As you can see, before recommending a stock to users, Rule Breakers considers a number of factors. In short, the service mainly looks for well-run companies in emerging industries with a sustainable advantage over their competitors, among other factors.
And based on its returns, it’s clear this approach pays off.
Rule Breakers Performance
Since inception in 2004, Rule Breakers has more than doubled the S&P 500, beating many leading money managers on Wall Street. They’ve recommended 131 stocks with 100%+ returns.
Visit Motley Fool to learn more about (or sign up for) Rule Breakers.
Motley Fool Everlasting Stocks
- Available: Sign up here
Not all investors have the time or desire to stay up-to-date on stock trends. But Motley Fool Everlasting Stocks’ investment advice only takes a few minutes each month to apply.
More than 700,000 members get new stock picks every quarter from Tom Gardner as well as unlimited access to their library of expert stock recommendations.
The service provides quarterly recommendations as well as portfolio alerts and updates. Investors who aren’t ready to buy a stock can add it to a watch list to monitor its progress. And when you sign up, you receive immediate access to 15 “Starter Stocks.”
Previous Motley Fool Everlasting Stocks picks include big names such as Shopify and Tesla.
This service can be used alone or to complement other Motley Fool services, such as Stock Advisor or Rule Breakers.
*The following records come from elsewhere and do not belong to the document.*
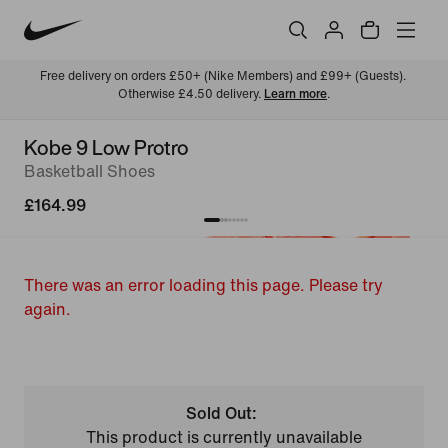
Free delivery on orders £50+ (Nike Members) and £99+ (Guests). 
Otherwise £4.50 delivery. 
Learn more
.
Kobe 9 Low Protro
Basketball Shoes
£164.99
There was an error loading this page. Please try
again.
Sold Out:
This product is currently unavailable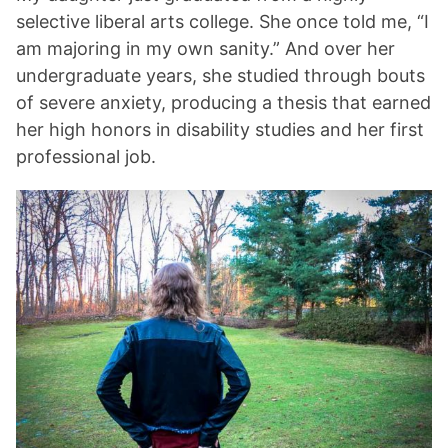
selective liberal arts college. She once told me, “I
am majoring in my own sanity.” And over her
undergraduate years, she studied through bouts
of severe anxiety, producing a thesis that earned
her high honors in disability studies and her first
professional job.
Visit Motley Fool to learn more about (or sign up for) Everlasting Stocks.
Motley Fool Epic Bundle
If you’re a return Motley Fool customer and would like to subscribe to Stock Advisor, Rule Breakers, and Everlasting Stocks, you can subscribe using the Motley Fool Epic Bundle package for a discounted rate.
Other Motley Fool Services
Motley Fool has several other investment advisory service offerings for retail investors to build an investment portfolio. While useful for sourcing investment ideas and stock advice, make sure to pair each with your own due diligence.
Why Might You Consider Alternatives to Motley Fool?
While Motley Fool is a well-trusted company with proven results, there are a few reasons to consider some of its competitors.
For one, casual investors might not require the extensiveness of the information available through Motley Fool and could get by with more affordable alternatives.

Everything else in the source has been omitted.